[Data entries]

=======

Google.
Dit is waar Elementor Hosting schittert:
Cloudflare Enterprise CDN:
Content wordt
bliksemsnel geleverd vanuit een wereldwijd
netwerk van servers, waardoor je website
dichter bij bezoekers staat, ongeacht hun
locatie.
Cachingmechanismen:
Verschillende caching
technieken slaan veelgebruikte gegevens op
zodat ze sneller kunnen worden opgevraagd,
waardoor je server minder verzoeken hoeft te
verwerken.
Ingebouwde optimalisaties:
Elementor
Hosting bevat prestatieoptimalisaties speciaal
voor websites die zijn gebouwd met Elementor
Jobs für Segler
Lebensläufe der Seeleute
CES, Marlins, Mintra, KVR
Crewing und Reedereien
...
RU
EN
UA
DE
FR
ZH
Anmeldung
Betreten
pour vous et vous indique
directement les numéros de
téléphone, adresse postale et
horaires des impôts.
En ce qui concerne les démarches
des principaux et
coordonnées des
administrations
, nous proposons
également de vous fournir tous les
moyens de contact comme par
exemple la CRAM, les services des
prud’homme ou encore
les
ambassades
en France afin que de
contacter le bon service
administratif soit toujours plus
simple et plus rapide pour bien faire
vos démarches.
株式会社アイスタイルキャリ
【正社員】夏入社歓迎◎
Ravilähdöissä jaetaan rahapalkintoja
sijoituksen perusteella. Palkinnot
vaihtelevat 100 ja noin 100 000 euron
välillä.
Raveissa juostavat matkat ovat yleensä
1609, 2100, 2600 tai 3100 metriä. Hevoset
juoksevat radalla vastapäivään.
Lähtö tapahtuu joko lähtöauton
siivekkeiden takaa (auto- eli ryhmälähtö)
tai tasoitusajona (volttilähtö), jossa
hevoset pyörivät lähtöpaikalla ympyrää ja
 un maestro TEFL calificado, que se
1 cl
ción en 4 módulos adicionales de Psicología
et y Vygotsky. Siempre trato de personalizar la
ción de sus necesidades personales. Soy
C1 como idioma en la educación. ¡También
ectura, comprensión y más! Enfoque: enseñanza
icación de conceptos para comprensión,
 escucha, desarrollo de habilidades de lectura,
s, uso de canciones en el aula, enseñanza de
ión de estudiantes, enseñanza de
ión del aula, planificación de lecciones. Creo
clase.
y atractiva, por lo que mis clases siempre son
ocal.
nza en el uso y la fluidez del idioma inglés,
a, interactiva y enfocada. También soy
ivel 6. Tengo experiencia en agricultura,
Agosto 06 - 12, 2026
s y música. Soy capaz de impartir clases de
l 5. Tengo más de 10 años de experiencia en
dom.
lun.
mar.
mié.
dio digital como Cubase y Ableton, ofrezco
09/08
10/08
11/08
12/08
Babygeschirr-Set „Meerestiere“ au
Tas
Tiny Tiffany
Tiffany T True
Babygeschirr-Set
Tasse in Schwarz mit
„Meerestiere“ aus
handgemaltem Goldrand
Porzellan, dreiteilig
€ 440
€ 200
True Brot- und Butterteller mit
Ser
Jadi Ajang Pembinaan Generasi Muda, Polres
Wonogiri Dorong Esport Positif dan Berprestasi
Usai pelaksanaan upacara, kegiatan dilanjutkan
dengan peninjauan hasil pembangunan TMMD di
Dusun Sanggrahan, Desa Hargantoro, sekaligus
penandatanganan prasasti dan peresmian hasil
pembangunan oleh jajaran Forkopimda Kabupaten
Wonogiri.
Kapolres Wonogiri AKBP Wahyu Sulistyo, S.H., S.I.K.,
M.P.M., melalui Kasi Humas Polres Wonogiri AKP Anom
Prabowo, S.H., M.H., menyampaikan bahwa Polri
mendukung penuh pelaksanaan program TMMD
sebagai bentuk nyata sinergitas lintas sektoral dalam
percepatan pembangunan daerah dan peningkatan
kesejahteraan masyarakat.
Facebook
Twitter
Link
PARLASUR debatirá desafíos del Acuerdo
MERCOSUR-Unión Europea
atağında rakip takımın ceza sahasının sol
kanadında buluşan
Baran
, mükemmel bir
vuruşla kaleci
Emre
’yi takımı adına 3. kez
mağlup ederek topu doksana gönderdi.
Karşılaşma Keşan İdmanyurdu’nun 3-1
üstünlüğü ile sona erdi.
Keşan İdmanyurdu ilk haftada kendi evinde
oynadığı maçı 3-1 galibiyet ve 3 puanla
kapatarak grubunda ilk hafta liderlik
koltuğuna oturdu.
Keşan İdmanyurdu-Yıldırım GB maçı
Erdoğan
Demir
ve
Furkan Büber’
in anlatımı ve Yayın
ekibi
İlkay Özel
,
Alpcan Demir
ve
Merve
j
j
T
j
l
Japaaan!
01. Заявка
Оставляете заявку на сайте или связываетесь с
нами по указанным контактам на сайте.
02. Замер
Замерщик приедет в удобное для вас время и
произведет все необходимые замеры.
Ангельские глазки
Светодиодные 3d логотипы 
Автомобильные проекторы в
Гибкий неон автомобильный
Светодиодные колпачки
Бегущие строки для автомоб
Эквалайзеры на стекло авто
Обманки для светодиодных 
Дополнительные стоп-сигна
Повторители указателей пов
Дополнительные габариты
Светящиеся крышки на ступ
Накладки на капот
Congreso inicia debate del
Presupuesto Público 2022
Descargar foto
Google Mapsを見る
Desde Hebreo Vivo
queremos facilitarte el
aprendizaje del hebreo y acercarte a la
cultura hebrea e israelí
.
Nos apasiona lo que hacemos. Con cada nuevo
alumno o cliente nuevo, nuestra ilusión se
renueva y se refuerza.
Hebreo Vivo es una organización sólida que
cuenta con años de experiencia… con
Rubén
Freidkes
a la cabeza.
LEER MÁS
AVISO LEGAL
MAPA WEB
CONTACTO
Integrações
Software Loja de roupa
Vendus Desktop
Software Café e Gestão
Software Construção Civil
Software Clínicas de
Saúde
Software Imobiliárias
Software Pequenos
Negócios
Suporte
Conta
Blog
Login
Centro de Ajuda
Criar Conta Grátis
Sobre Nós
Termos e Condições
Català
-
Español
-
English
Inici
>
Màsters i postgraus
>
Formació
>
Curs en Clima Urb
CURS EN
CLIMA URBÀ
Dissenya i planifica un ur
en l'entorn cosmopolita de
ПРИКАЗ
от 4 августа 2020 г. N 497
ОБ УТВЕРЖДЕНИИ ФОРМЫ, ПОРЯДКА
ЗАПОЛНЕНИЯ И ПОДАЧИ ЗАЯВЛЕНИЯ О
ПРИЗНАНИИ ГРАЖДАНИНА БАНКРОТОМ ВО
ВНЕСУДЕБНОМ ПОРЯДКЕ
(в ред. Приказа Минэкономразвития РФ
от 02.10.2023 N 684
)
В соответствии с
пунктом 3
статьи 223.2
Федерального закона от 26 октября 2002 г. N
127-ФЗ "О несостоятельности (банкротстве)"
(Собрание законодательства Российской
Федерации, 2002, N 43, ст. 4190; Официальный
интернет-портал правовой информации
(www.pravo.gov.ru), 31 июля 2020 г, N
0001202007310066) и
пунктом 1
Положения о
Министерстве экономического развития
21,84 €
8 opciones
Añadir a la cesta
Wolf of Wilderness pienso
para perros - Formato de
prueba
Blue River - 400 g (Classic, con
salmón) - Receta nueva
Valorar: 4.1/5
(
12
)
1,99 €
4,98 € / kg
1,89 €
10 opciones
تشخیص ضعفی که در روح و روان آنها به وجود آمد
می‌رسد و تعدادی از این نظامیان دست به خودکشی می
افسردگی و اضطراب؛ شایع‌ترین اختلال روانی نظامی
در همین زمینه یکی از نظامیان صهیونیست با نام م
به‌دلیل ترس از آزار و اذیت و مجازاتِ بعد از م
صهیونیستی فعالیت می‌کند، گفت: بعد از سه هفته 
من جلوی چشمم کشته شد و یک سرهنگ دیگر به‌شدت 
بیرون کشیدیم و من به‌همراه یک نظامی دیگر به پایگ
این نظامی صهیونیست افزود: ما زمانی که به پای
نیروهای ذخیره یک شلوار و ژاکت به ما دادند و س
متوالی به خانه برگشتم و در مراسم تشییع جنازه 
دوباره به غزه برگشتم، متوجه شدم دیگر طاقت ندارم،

=======

Copy word for word the stretch of entries above from the line that has "Verschillende caching" through the line that has "juoksevat radalla vastapäivään.", both ends included, and nothing outside it.

Verschillende caching
technieken slaan veelgebruikte gegevens op
zodat ze sneller kunnen worden opgevraagd,
waardoor je server minder verzoeken hoeft te
verwerken.
Ingebouwde optimalisaties:
Elementor
Hosting bevat prestatieoptimalisaties speciaal
voor websites die zijn gebouwd met Elementor
Jobs für Segler
Lebensläufe der Seeleute
CES, Marlins, Mintra, KVR
Crewing und Reedereien
...
RU
EN
UA
DE
FR
ZH
Anmeldung
Betreten
pour vous et vous indique
directement les numéros de
téléphone, adresse postale et
horaires des impôts.
En ce qui concerne les démarches
des principaux et
coordonnées des
administrations
, nous proposons
également de vous fournir tous les
moyens de contact comme par
exemple la CRAM, les services des
prud’homme ou encore
les
ambassades
en France afin que de
contacter le bon service
administratif soit toujours plus
simple et plus rapide pour bien faire
vos démarches.
株式会社アイスタイルキャリ
【正社員】夏入社歓迎◎
Ravilähdöissä jaetaan rahapalkintoja
sijoituksen perusteella. Palkinnot
vaihtelevat 100 ja noin 100 000 euron
välillä.
Raveissa juostavat matkat ovat yleensä
1609, 2100, 2600 tai 3100 metriä. Hevoset
juoksevat radalla vastapäivään.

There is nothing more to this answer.